Saved data entries:
=== Section Start ===

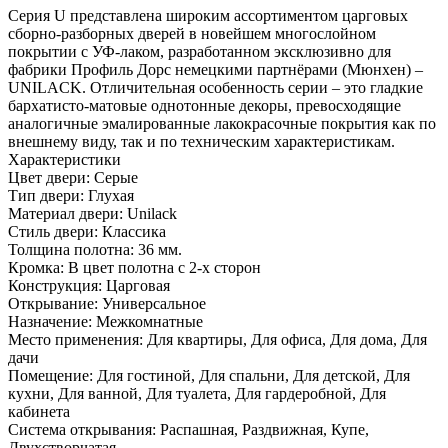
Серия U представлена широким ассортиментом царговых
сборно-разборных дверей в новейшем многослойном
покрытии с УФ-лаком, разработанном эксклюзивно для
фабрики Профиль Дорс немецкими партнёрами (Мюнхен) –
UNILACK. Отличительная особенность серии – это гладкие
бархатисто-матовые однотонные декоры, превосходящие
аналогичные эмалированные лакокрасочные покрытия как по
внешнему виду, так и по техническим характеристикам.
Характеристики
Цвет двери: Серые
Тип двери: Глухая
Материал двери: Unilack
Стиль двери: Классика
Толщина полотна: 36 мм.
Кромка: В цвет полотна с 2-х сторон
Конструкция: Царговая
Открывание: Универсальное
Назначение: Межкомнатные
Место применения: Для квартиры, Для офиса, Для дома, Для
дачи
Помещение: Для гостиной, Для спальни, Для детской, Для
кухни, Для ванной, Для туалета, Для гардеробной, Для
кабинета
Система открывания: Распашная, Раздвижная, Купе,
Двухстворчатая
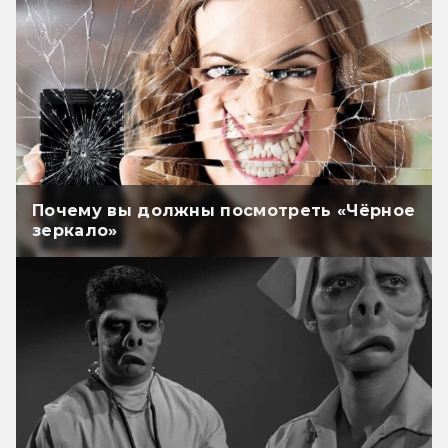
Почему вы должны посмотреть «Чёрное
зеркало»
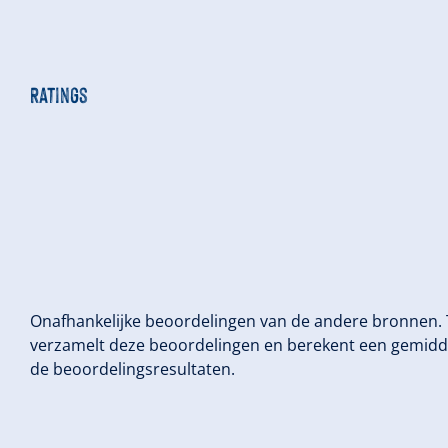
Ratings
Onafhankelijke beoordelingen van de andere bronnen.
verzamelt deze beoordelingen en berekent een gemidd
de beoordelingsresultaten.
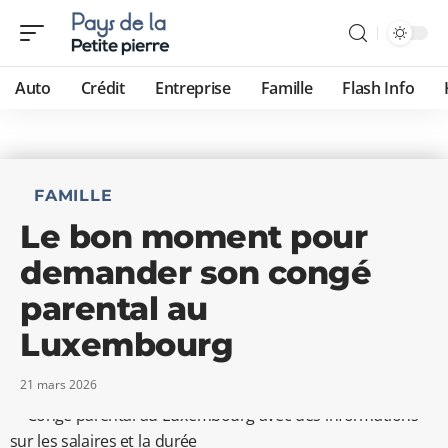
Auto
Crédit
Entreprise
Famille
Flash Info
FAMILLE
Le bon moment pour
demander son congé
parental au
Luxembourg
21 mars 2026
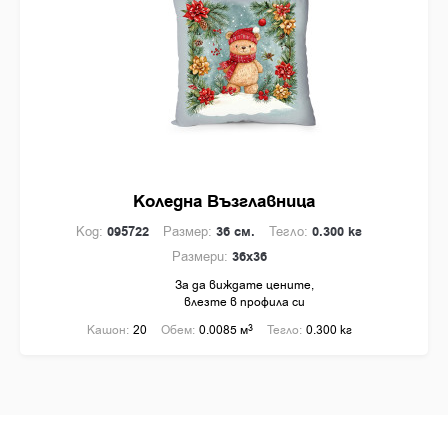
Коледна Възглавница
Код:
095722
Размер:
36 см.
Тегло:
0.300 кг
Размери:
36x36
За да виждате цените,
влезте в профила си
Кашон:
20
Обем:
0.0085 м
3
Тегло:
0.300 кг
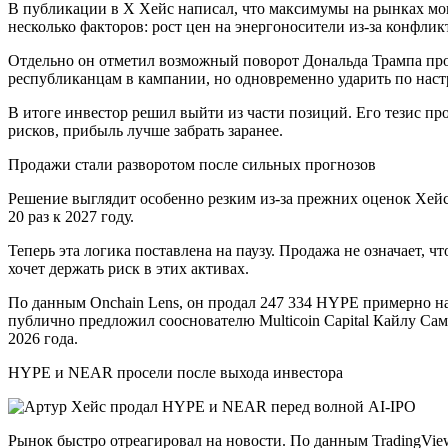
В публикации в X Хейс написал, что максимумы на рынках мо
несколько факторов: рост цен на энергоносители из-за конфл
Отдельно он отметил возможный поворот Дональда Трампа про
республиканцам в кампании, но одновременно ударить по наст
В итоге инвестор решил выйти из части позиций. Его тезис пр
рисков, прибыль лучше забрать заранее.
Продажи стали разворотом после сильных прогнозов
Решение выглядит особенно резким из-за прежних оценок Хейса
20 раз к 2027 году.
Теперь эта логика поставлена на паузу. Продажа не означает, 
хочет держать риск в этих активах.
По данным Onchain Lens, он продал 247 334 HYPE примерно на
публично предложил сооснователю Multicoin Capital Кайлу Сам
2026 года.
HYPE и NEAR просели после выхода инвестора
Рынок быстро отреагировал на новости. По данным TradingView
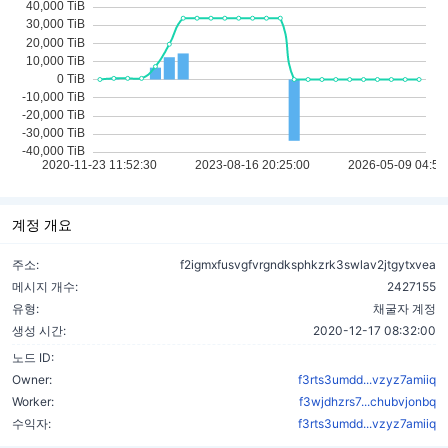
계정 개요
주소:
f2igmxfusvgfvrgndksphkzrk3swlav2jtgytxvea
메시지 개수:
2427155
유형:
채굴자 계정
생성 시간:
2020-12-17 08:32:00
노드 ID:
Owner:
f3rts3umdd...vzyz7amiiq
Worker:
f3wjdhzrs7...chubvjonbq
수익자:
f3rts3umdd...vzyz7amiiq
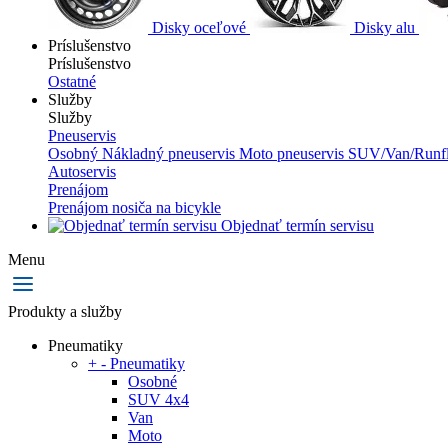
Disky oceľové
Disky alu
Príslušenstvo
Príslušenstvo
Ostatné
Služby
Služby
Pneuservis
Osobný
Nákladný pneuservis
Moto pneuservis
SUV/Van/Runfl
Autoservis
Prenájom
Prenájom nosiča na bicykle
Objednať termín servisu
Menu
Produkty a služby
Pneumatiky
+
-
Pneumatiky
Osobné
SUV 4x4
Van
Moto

=== Section End ===

WORK INSTRUCTIONS » Lines with "HYPE": return each one from the data above.

SOLUTION FOR THIS EXERCISE »
По данным Onchain Lens, он продал 247 334 HYPE примерно на
HYPE и NEAR просели после выхода инвестора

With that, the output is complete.